- Opening Delimiter -

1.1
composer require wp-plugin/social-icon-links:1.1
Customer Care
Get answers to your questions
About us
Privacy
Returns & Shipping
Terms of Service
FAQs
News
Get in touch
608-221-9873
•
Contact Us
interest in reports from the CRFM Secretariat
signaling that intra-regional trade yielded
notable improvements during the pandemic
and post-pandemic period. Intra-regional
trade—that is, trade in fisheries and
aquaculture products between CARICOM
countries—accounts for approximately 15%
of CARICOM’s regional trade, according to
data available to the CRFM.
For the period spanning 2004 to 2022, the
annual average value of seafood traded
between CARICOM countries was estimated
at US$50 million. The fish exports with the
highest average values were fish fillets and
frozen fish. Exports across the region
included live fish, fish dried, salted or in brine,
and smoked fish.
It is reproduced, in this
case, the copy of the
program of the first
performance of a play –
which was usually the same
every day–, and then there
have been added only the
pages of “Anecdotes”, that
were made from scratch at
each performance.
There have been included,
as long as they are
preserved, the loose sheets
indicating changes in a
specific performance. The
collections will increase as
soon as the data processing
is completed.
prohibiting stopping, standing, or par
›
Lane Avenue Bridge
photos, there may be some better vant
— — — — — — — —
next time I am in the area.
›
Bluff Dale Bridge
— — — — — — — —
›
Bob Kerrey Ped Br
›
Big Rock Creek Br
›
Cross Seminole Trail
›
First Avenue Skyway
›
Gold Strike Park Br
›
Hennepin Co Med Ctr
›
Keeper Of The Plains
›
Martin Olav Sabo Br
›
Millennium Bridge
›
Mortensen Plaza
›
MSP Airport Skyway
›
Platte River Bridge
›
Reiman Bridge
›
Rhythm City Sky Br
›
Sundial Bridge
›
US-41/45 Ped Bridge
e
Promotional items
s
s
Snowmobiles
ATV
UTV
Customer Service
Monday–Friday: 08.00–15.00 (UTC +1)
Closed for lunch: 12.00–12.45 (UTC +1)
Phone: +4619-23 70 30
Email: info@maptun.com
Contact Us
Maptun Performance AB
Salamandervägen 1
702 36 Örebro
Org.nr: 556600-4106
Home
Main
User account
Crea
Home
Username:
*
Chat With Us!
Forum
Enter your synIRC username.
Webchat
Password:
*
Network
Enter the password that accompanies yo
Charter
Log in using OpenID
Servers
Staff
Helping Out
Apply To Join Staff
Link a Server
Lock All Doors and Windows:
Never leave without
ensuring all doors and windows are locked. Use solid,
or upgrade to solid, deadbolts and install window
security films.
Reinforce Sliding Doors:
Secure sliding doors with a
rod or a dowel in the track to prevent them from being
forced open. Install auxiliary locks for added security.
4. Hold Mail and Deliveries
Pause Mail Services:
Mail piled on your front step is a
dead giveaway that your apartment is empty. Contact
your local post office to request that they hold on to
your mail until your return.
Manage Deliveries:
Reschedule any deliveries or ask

- Closing Delimiter -

*TASK ITEM:*
Take the material above and transcribe all of it exactly.

*EXPECTED ANSWER:*
1.1
composer require wp-plugin/social-icon-links:1.1
Customer Care
Get answers to your questions
About us
Privacy
Returns & Shipping
Terms of Service
FAQs
News
Get in touch
608-221-9873
•
Contact Us
interest in reports from the CRFM Secretariat
signaling that intra-regional trade yielded
notable improvements during the pandemic
and post-pandemic period. Intra-regional
trade—that is, trade in fisheries and
aquaculture products between CARICOM
countries—accounts for approximately 15%
of CARICOM’s regional trade, according to
data available to the CRFM.
For the period spanning 2004 to 2022, the
annual average value of seafood traded
between CARICOM countries was estimated
at US$50 million. The fish exports with the
highest average values were fish fillets and
frozen fish. Exports across the region
included live fish, fish dried, salted or in brine,
and smoked fish.
It is reproduced, in this
case, the copy of the
program of the first
performance of a play –
which was usually the same
every day–, and then there
have been added only the
pages of “Anecdotes”, that
were made from scratch at
each performance.
There have been included,
as long as they are
preserved, the loose sheets
indicating changes in a
specific performance. The
collections will increase as
soon as the data processing
is completed.
prohibiting stopping, standing, or par
›
Lane Avenue Bridge
photos, there may be some better vant
— — — — — — — —
next time I am in the area.
›
Bluff Dale Bridge
— — — — — — — —
›
Bob Kerrey Ped Br
›
Big Rock Creek Br
›
Cross Seminole Trail
›
First Avenue Skyway
›
Gold Strike Park Br
›
Hennepin Co Med Ctr
›
Keeper Of The Plains
›
Martin Olav Sabo Br
›
Millennium Bridge
›
Mortensen Plaza
›
MSP Airport Skyway
›
Platte River Bridge
›
Reiman Bridge
›
Rhythm City Sky Br
›
Sundial Bridge
›
US-41/45 Ped Bridge
e
Promotional items
s
s
Snowmobiles
ATV
UTV
Customer Service
Monday–Friday: 08.00–15.00 (UTC +1)
Closed for lunch: 12.00–12.45 (UTC +1)
Phone: +4619-23 70 30
Email: info@maptun.com
Contact Us
Maptun Performance AB
Salamandervägen 1
702 36 Örebro
Org.nr: 556600-4106
Home
Main
User account
Crea
Home
Username:
*
Chat With Us!
Forum
Enter your synIRC username.
Webchat
Password:
*
Network
Enter the password that accompanies yo
Charter
Log in using OpenID
Servers
Staff
Helping Out
Apply To Join Staff
Link a Server
Lock All Doors and Windows:
Never leave without
ensuring all doors and windows are locked. Use solid,
or upgrade to solid, deadbolts and install window
security films.
Reinforce Sliding Doors:
Secure sliding doors with a
rod or a dowel in the track to prevent them from being
forced open. Install auxiliary locks for added security.
4. Hold Mail and Deliveries
Pause Mail Services:
Mail piled on your front step is a
dead giveaway that your apartment is empty. Contact
your local post office to request that they hold on to
your mail until your return.
Manage Deliveries:
Reschedule any deliveries or ask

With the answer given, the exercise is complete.